Bola Akinsanya
⚡ RevOps Perspective

It took 2.5 years and hundreds of people to build a quality system. Today I'd need a small team and three agents.

A story about vetting, bell curves, and the moment you realize the system you spent years building is now a starting point.

📞

The Before

In 2018, we launched a marketplace for experiences. Quality was the whole game.

So we vetted every single host with a phone call. Someone on the team would work through about ten attributes trying to figure out if this person could deliver. Things like depth of expertise, ability to engage a group, connection to the place.

Before going live, hosts even had to attend an in-person event to learn how to create magic for guests.

🎙️

Phone call with every single host. ~10 attributes assessed manually.

🎪

In-person event required before going live. Learn the hero's journey.

🔥

Constant internal debates. What counts as a quality experience? Ten people, ten answers.

Thoughtful? Yes. Scalable? Absolutely not. Expensive, inconsistent, and impossible to standardize.

🔧

The Rubric

I listened to leadership, studied the patterns, and designed what became our quality rubric. Three core standards. Five-point scale for each. Simple. Structured. Repeatable.

We kept the phone call at first but made it structured. Market managers asked the three questions and documented responses.

Results started clustering into a real bell curve. The framework was working.

Product resources were scarce. So before building anything into the platform, we validated with an MVP: a Google Form. Hosts self-reported. A human QA'd the responses.

The bell curve held. The P95 experiences were absolutely incredible.

📐

The Thresholds

Once we had the distribution, we could make real decisions. The bell curve gave us the data to set clear thresholds.

Publish
Score high enough? You go live on the marketplace.
📊
Stay Live
Post-launch review performance determines if you remain on the platform.
🚪
Remove
Drop below the performance threshold? You're off the marketplace.

Then we built the feedback loop. Post-experience reviews validated the upfront vetting. Reviews drove customized education back to hosts. A circular quality engine.

Start to finish: roughly 2.5 years. Hundreds of people operating the machine.

Then (2018)
~2.5 yrs to build the system
100s of people operating it
0 market-level nuance
Now (2025)
Weeks to build the system
1-2 people per 1,000 experiences
market-level orchestration
🤖

How I'd Rebuild It Today

Three agents. A focused human team where it matters most.

🔍

Vetting Agent

Reviews host applications AND runs digital searches to validate claims. When there's a variance it can't resolve, it flags a human. Most of the time the human just pushes it forward.

Quality Agent

Analyzes incoming reviews. Identifies what guests actually value. Feeds signal back to the vetting agent so "excellent" evolves in real time.

🤝

Remediation + Removal Agent

Identifies underperforming experiences, surfaces the data, and recommends action.
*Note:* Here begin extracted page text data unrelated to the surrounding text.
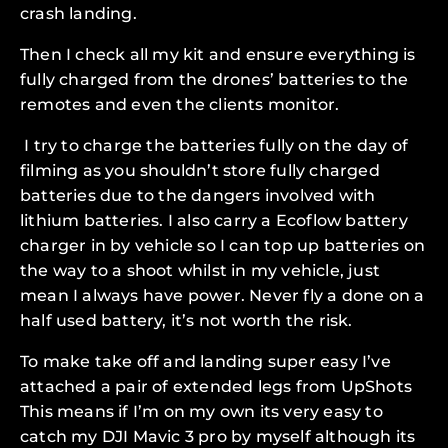
crash landing.
Then I check all my kit and ensure everything is
fully charged from the drones’ batteries to the
remotes and even the clients monitor.
I try to charge the batteries fully on the day of
filming as you shouldn’t store fully charged
batteries due to the dangers involved with
lithium batteries. I also carry a Ecoflow battery
charger in by vehicle so I can top up batteries on
the way to a shoot whilst in my vehicle, just
mean I always have power. Never fly a done on a
half used battery, it’s not worth the risk.
To make take off and landing super easy I’ve
attached a pair of extended legs from UpShots
This means if I’m on my own its very easy to
catch my DJI Mavic 3 pro by myself although its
But this is where the human team lives. Removing someone from a marketplace is a real decision with real impact on someone's livelihood. You do it with dignity. You do it well. You make sure you're making the right call. This agent arms the team with everything they need. The team makes the final call.

🌍

The real unlock: market-level orchestration. Our 2018 system couldn't account for nuance. A cooking class in Tokyo has different quality markers than one in Austin. International travelers want different things than locals. We knew that intuitively but couldn't operationalize it. With these three agents and an orchestration layer, each market gets its own evolving quality standard. Not static. Alive.

The system we spent 2.5 years discovering through iteration would now be the starting architecture. Not the end state.

💬

What system did you spend years building by hand that could now be three agents and an orchestration layer?